==== MATERIAL FOR THE TASK

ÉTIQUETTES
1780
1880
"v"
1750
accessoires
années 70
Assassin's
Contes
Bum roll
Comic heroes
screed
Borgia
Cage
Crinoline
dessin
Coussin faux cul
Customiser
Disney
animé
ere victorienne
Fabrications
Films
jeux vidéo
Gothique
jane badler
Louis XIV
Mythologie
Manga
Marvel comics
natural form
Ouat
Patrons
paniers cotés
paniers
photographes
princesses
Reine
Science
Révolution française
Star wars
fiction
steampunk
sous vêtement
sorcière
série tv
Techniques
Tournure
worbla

========
==== MATERIAL FOR THE TASK

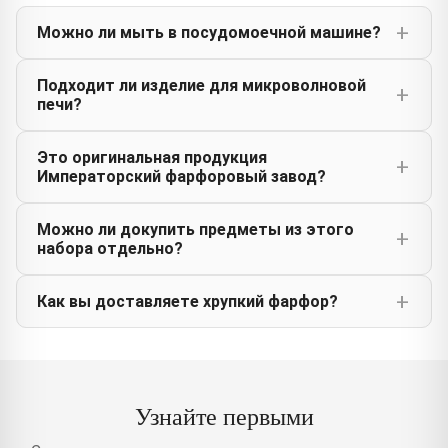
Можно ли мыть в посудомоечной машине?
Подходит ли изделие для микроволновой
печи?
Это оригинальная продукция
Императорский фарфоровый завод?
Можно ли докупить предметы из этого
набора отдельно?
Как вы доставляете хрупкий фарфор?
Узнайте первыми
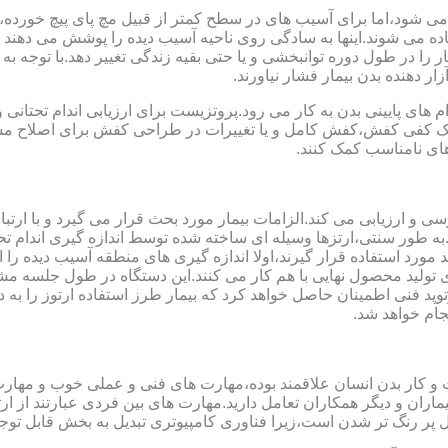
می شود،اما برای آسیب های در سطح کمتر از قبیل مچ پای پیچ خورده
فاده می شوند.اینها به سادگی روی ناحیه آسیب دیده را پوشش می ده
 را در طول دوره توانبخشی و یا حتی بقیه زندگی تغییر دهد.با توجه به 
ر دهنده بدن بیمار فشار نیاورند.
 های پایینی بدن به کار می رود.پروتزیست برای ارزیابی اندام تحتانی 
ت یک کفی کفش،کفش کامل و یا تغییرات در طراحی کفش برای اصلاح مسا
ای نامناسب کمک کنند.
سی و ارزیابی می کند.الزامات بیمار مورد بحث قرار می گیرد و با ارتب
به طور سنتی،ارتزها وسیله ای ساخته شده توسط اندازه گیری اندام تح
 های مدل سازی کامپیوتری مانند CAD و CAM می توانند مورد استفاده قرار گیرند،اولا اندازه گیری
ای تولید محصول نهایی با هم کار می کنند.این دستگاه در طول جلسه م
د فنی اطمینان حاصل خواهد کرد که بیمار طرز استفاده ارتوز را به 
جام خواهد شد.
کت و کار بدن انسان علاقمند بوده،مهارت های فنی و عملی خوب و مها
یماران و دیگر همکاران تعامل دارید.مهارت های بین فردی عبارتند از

========
==== MATERIAL FOR THE TASK

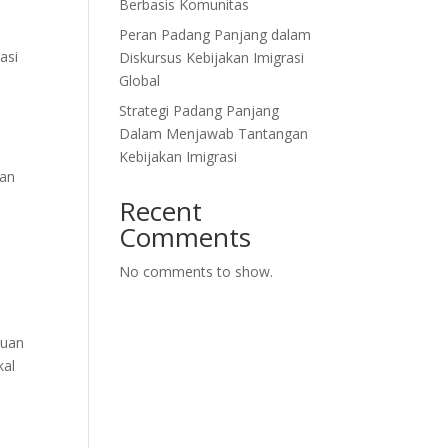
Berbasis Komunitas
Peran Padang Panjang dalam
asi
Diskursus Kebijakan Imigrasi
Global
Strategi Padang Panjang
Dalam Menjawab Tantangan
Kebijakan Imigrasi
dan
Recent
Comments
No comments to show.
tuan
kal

========

- AIM OF THE TASK
A verbatim transcription is needed of the lines above, starting at the line with "سی و ارزیابی" and ending at the line with "یماران و دیگر", both included, and of nothing else.

- TASK RESULT
سی و ارزیابی می کند.الزامات بیمار مورد بحث قرار می گیرد و با ارتب
به طور سنتی،ارتزها وسیله ای ساخته شده توسط اندازه گیری اندام تح
 های مدل سازی کامپیوتری مانند CAD و CAM می توانند مورد استفاده قرار گیرند،اولا اندازه گیری
ای تولید محصول نهایی با هم کار می کنند.این دستگاه در طول جلسه م
د فنی اطمینان حاصل خواهد کرد که بیمار طرز استفاده ارتوز را به 
جام خواهد شد.
کت و کار بدن انسان علاقمند بوده،مهارت های فنی و عملی خوب و مها
یماران و دیگر همکاران تعامل دارید.مهارت های بین فردی عبارتند از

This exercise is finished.